Review: ‘Admission’ With Tina Fey & Paul Rudd A Low-Stakes Drama Mixed With Toothless Social Satire

Review: 'Admission' With Tina Fey & Paul Rudd A Low-Stakes Drama Mixed With Toothless Social Satire
Review: 'Admission' With Tina Fey & Paul Rudd Low-Stakes Drama Mixed With Toothless Social Satire

Some people don’t seem to realize that the type of stories being
told in film needs to change. Small-scale tales of middlebrow intimacy and
minor dramatic conflict used to have a home in the cinemas, where they would
play to audiences who didn’t have a surplus of entertainment options. Today,
the problem isn’t that these stories are no longer relevant commercially or
creatively — they still are — but that they lack the incisive filmmakers
necessary to guide them properly to the big screen. Case in point: Paul Weitz’s toothless, sleepy “Admission,” which portrays the topsy-turvy life of a Princeton
admissions officer who has to cope with widening standards and new methods of
evaluation in regards to new students.

Which, in and of itself, reads dry, but the same could be
said of Bennett Miller’s intriguing “Moneyball.” The newer ways to understand
success and greatness, essentially a sabermetric approach to evaluating
potential academic success, is ripe for universal drama about perception. The
fact that it lacks the sex appeal of professional sports suggests it’s more
suitable to a small independent filmmaker (with European financing, natch), but
such a film could yield rich dramatic fruit, particularly paired with a star
like Tina Fey.

It’s unfortunate that Fey instead is saddled with weak
attention-getting subplots not worthy of such analyses. Fey, a winning
presence, feels typecast as Portia, a childless fortysomething who has her
career in order but hides a personal life left in shambles. Her longtime
academic boyfriend (Michael Sheen, effectively making this “30 Rock
fan-fiction) has ended their ten-year relationship to pursue a more generically
attractive literary colleague, leaving Portia without attachments as the admission
season is rounding up.

Portia’s field work in evaluating an “alternative education
community” as a viable source for potential students yields not only a
potential suitor in the school‘s headmaster John (Paul Rudd) but also a student
who possibly might be the long-lost son that she gave up for adoption years ago, who is now applying for college. Her lukewarm chemistry with Rudd is a
surprising misfire; perhaps it’s because Rudd is straitjacketed in a role he
previously parodied in the underrated social satire “Wanderlust.” Even if this
film weren’t being compared to David Wain’s shaggy commune comedy, quips about
Rudd’s liberal do-gooderism and oatmeal-ish sense of whimsy would still fall
flat. Rudd is an accomplished actor, but can’t convey actual warmth with an
un-ironic smile. His skills lie in either the darkness of a dramatic situation
or a flippant sketch-comedy sarcasm that punctures the sanctimony of authority

Fey acquits herself simply by way of having to play a
reactive presence, which assisted her greatly during years as the straight
woman on “30 Rock.” That familiarity only contributes to the lack of compelling
dramatic conflict established in the film. Weitz has shown enough versatility
in his career to bungle several genres from parody (“American Dreamz”) to
fantasy (“Cirque du Freak: The Vampire’s Assistant”), and he follows through
again with a film that keeps stopping short to present context-less gags. Weitz
hasn’t met a tableau he can’t cheapen with some failed slapstick, placing
characters in inorganic setups that inherently betray the plot. Fey’s
admissions officer is almost always overworked, and yet is frequently found
outside the office for the sake of a lazy one-liner about confronting anxious
would-be students or bumping into her ex. With a forced wink and an unmotivated
exit stage left, Weitz seems to believe “comedy” and “drama” are separate
ingredients in an over-processed meal to be arbitrarily mixed.

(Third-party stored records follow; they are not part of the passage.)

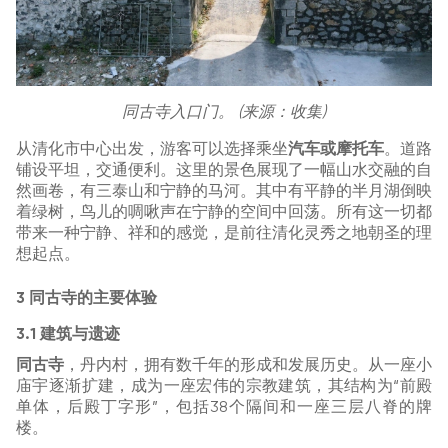
同古寺入口门。 (来源：收集)
从清化市中心出发，游客可以选择乘坐
汽车或摩托车
。道路
铺设平坦，交通便利。这里的景色展现了一幅山水交融的自
然画卷，有三泰山和宁静的马河。其中有平静的半月湖倒映
着绿树，鸟儿的啁啾声在宁静的空间中回荡。所有这一切都
带来一种宁静、祥和的感觉，是前往清化灵秀之地朝圣的理
想起点。
3 同古寺的主要体验
3.1 建筑与遗迹
同古寺
，丹内村，拥有数千年的形成和发展历史。从一座小
庙宇逐渐扩建，成为一座宏伟的宗教建筑，其结构为“前殿
单体，后殿丁字形”，包括38个隔间和一座三层八脊的牌
楼。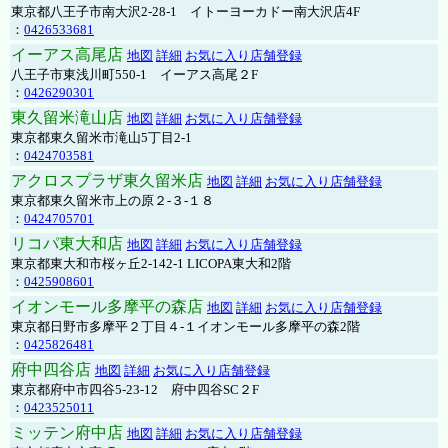
東京都八王子市南大沢2-28-1 イトーヨーカドー南大沢店4F
：
0426533681
イーアス高尾店
地図
詳細
お気に入り店舗登録
八王子市東浅川町550-1 イーアス高尾２F
：
0426290301
東久留米滝山店
地図
詳細
お気に入り店舗登録
東京都東久留米市滝山5丁目2-1
：
0424703581
アクロスプラザ東久留米店
地図
詳細
お気に入り店舗登録
東京都東久留米市上の原２-３-１８
：
0424705701
リコパ東大和店
地図
詳細
お気に入り店舗登録
東京都東大和市桜ヶ丘2-142-1 LICOPA東大和2階
：
0425908601
イオンモール多摩平の森店
地図
詳細
お気に入り店舗登録
東京都日野市多摩平２丁目４-１イオンモール多摩平の森2階
：
0425826481
府中四谷店
地図
詳細
お気に入り店舗登録
東京都府中市四谷5-23-12 府中四谷SC２F
：
0423525011
ミッテン府中店
地図
詳細
お気に入り店舗登録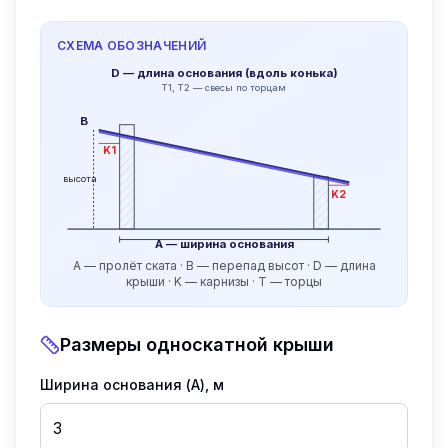
СХЕМА ОБОЗНАЧЕНИЙ
D — длина основания (вдоль конька)
T1, T2 — свесы по торцам
B
K1
высота
K2
A — ширина основания
A — пролёт ската · B — перепад высот · D — длина
крыши · K — карнизы · T — торцы
Размеры односкатной крыши
Ширина основания (A), м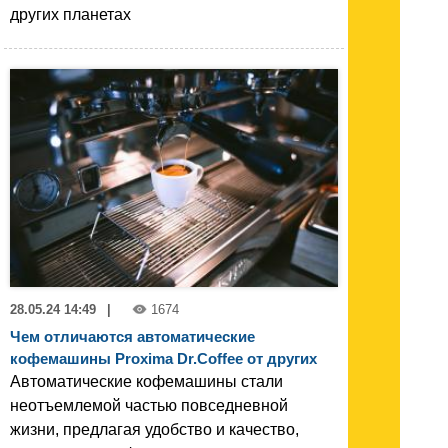
других планетах
28.05.24 14:49
|
1674
Чем отличаются автоматические
кофемашины Proxima Dr.Coffee от других
Автоматические кофемашины стали
неотъемлемой частью повседневной
жизни, предлагая удобство и качество,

Much of this nonstarter humor extends to Fey’s would-be son Jeremiah
(Nat Wolff), a precocious young savant that mostly showcases his intelligence
with slack-jawed recitation of facts and statistics. When called upon to be a
joke, Jeremiah leans towards awkward ventriloquism, a routine destined to play
to stone faces in front of and beyond the fourth wall. She simultaneously
champions his dubious juvenile resume as she warms to him as a prospective son,
but as constituted, Portia barely seems invested in this wonderboy, the film’s
notions about her hidden maternal instincts playing second fiddle to her
endless professional exasperation. None of these issues clash in a natural
manner, as each is isolated by cheap storytelling obviousness. When your
character has difficult moral and emotional choices to make, don’t surround her
with one-dimensional threats like a scheming interoffice rival (Gloria Reuben).
It’s as if Weitz knows he’s got a corpse of a film on his hands — never trust a movie when it feels as though you can see the director clasping the defibrillator.